От касаний мчащейся смерчем светящейся мошкары по рукам музыканта текла кровь. Текла по лицу, шее, плечам, капала с его ногтей на гаюдун, а когда он отвлекался, чтобы стукнуть легонько в барабан – разбрызгивалась по комнате, падала на лицо и волосы больной. Тянущиеся отовсюду пальцы ухватили его за локоть той руки, которой он водил по грифу, пытались удержать, помешать, сбить. Другие хватали за волосы сидящую позади женщину, по глазам которой тоже текла кровь, а она молчала, терпела, потому что страх за измученную дочь был сильнее любой боли. Несколько когтей вонзились в бедра мужчины, но он лишь прикрыл глаза и сжал плотнее зубы.
Грохот жутких аккордов шумел все более зловеще, все агрессивней, удары по струнам вскоре стали такими частыми, что у музыканта не было времени отвлекаться на барабан – он бы просто не успел отвести руку, даже с его скоростью. Да и рука, за которую беспрестанно хватались двухметровые пальцы, уже практически онемела, казалась чьей-то чужой, неуправляемой.
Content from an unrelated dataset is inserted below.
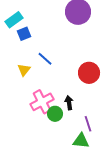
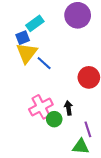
cyan rectangle: (14, 20) -> (35, 23), moved
yellow triangle: (24, 70) -> (27, 53), moved, size x1.6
И вскоре звон ударов по струнам исчез совсем – слился в единый, бесконечный, тяжелый и болезненный шум, который давил так, что кровь потекла и из ушей. Музыкант к тому же и привстал немного, чтобы поднять большой инструмент поближе к светящемуся красным шару в центре комнаты.
Пальцы извивались, дергались, ломались, трещали и хрустели, лопались и падали, как сломанные ветки, и из ран их рывками вышвыривало сиреневую ядовитую пену. От огромного клубка светляков пошел тошнотворный зловонный дым – настолько черный, что видно его было и в беспросветной темноте! А изо рта больной вдруг вырвалась густая, похожая на грязь зеленовато-каштановая масса, вязкая и вонючая…
– Переверните ее на живот! – скомандовал музыкант, и шум подхватил его слова, завертел по комнате, заелозил ими по стенам.
Мать девочки очнулась первой, подскочила было, но тотчас почувствовала слабость. Ноги не подчинялись. Она упала и, размазывая по полу собственную кровь, поползла к больной дочери, с трудом, цепляясь за ее одежду, сминая, царапая, потянула на себя ее тело и перевернула его с таким усилием, что едва не потеряла сознание. И тотчас эта зловонная мерзость потекла не только изо рта больной, а из носа, из ушей. И что-то там в этой густой массе шевелилось, дергалось и даже пищало.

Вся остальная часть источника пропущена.